[Start of section]

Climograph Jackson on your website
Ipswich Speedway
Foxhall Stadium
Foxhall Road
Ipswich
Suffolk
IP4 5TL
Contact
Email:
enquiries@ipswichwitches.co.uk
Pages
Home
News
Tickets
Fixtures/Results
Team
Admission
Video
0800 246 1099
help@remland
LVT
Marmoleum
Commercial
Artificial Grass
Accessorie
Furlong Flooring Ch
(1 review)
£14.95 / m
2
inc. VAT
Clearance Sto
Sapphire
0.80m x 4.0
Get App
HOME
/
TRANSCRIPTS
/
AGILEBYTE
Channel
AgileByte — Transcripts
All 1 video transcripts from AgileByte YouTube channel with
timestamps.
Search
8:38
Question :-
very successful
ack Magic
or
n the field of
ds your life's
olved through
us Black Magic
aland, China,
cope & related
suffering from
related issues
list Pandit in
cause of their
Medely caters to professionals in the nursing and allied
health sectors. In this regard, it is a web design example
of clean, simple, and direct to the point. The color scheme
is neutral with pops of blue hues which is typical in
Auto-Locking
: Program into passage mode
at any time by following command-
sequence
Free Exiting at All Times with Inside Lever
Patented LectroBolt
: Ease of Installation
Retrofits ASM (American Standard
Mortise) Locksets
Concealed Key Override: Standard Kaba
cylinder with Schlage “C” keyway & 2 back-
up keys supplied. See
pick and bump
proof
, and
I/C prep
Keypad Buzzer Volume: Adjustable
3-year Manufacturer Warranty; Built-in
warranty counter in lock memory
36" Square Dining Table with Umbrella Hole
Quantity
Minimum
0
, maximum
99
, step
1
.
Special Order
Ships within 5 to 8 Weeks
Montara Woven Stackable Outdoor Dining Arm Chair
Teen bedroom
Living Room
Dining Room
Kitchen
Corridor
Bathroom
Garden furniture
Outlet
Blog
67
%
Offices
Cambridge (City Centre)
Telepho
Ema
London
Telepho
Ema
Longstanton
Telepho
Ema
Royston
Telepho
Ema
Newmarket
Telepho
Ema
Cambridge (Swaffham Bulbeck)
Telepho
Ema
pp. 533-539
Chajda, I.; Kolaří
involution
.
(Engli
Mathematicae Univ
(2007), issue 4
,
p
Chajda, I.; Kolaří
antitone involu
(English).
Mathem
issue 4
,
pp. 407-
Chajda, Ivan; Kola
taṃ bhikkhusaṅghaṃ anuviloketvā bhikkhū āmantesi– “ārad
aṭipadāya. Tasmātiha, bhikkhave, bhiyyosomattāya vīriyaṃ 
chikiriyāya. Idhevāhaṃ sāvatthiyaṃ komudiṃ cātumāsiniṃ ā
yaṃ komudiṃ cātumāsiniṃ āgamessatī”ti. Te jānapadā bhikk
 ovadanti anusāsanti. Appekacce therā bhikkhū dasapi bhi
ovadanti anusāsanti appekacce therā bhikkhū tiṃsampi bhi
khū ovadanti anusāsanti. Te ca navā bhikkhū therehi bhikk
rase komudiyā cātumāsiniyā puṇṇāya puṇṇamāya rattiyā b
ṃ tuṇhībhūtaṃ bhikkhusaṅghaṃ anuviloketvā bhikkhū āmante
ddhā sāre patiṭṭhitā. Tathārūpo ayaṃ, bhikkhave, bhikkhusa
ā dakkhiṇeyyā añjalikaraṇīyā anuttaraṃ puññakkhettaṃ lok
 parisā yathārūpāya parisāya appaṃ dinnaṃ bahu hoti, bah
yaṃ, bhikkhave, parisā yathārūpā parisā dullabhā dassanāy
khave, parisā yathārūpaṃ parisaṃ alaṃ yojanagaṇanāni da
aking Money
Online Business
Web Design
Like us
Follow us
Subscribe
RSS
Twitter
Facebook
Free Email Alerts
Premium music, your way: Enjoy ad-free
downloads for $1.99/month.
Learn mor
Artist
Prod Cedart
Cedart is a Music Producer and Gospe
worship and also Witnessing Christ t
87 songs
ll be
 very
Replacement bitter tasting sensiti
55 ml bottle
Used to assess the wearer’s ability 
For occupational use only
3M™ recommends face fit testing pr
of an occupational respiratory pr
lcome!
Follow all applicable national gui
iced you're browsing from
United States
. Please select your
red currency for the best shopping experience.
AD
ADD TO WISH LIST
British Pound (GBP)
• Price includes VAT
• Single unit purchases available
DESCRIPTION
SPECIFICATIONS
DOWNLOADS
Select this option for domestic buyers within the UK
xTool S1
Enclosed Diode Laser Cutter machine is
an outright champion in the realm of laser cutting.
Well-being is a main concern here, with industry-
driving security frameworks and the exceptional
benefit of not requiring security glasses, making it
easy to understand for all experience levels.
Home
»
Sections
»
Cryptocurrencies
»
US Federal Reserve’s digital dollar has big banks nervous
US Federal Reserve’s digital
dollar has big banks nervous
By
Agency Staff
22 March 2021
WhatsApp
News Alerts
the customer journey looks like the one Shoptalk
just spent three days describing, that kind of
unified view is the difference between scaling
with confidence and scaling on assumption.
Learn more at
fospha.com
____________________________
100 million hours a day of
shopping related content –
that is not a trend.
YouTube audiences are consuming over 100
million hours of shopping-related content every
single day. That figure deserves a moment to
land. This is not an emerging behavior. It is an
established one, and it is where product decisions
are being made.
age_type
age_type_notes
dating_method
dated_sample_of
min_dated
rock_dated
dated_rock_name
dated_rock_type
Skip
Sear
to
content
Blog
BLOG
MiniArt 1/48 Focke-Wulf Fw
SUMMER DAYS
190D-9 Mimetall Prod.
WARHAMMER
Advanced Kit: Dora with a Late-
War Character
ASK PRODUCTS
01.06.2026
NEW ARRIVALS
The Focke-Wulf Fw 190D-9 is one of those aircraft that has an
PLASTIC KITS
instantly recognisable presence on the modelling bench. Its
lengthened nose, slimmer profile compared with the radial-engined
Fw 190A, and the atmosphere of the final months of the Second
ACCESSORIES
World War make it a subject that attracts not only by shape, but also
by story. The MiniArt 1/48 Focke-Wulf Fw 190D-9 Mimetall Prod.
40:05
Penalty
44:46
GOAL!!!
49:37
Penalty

[End of section]

Description of the task: The answer is one number: how many lines of the material above contain "Dining".

Response to this exercise: 3